Aos 37 anos, meia comanda a reação do time carioca, rival do Palmeiras hoje

Jogador sérvio diz que vai torcer para Sérvia, Brasil, Espanha e Itália na Copa e que deve continuar no país depois de encerrar a carreira


MÁRIO MAGALHÃES
DA SUCURSAL DO RIO

Formado auxiliar de enfermagem no ensino médio da Sérvia, Dejan Petkovic não padeceria de falta de trabalho se tivesse continuado em meio aos massacres e às guerras na antiga Iugoslávia.
Sem nunca ter exercido a profissão para a qual estudou, ele foi embora para a Espanha aos 22 anos, desembarcou dois anos mais tarde, em 1997, no Vitória-BA e nos últimos meses se dedica a remendar ferimentos do Flamengo.
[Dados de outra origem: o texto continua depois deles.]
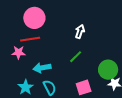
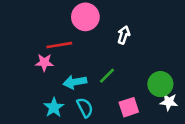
pink circle: (34, 18) -> (85, 17), moved
green line: (76, 57) -> (107, 76), moved

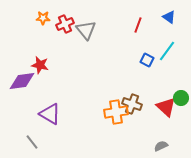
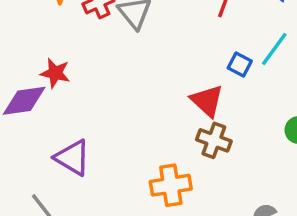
red triangle: (166, 107) -> (207, 101), moved
orange cross: (116, 112) -> (171, 185), moved

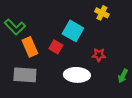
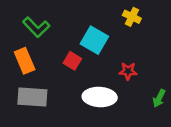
green L-shape: (15, 27) -> (36, 27), moved
orange rectangle: (30, 47) -> (25, 61), moved

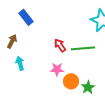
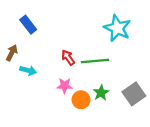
cyan arrow: (20, 63) -> (28, 70), moved, turned 120
green star: (88, 87) -> (101, 93), moved

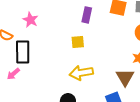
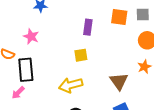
yellow arrow: (81, 73) -> (71, 85), moved
brown triangle: (125, 77) -> (119, 81), moved

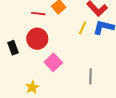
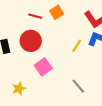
yellow line: (83, 28) -> (77, 46), moved
gray line: (91, 76) -> (78, 86), turned -49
Depois da ciclotimia anterior, a equipe não perde há oito partidas, planeja atingir o G4 do Campeonato Brasileiro -começou a rodada a dois pontos da vaga na Libertadores- e está a nove do líder Palmeiras, o antagonista de hoje.
Se o artilheiro rubro-negro e da competição é o "imperador" Adriano, com 15 gols, em campo o general é Petkovic.
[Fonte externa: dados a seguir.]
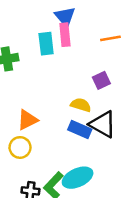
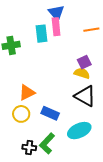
yellow semicircle: (81, 105) -> (82, 73), moved
blue rectangle: (80, 130) -> (50, 113), moved
cyan ellipse: (78, 178) -> (79, 131), moved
É dos seus pés -ele chuta bem com os dois- que sai a maioria dos cruzamentos, 25,2 por jogo, aponta o Datafolha.
Aos 37 anos, idade provecta para um futebolista, Pet consagrou a condição de comandante no sábado retrasado.
O Flamengo perdia para o São Paulo por 1 a 0 no Maracanã. Na primeira cobrança de um pênalti por Pet, Rogério Ceni defendeu, mas o árbitro mandou repetir.
O lateral Éverton Silva animou-o: "Ô, pai, você é nosso ídolo. Não vai um pênalti tirar isso de você. F...-se o pênalti".
Pet converteu com classe e deu o passe decisivo para o gol da vitória. Anteontem, a manchete do recém-lançado jornal esportivo "Campeão" era "Pet vira o pai da nação". Há outros três diários esportivos no Rio, um deles dedicado exclusivamente à "nação rubro-negra".
Essa massa acolhe agora o meia que chegou em junho mais por baixo que refugiado de guerra. O então técnico do clube, Cuca, e os cartolas do futebol rejeitaram a contratação.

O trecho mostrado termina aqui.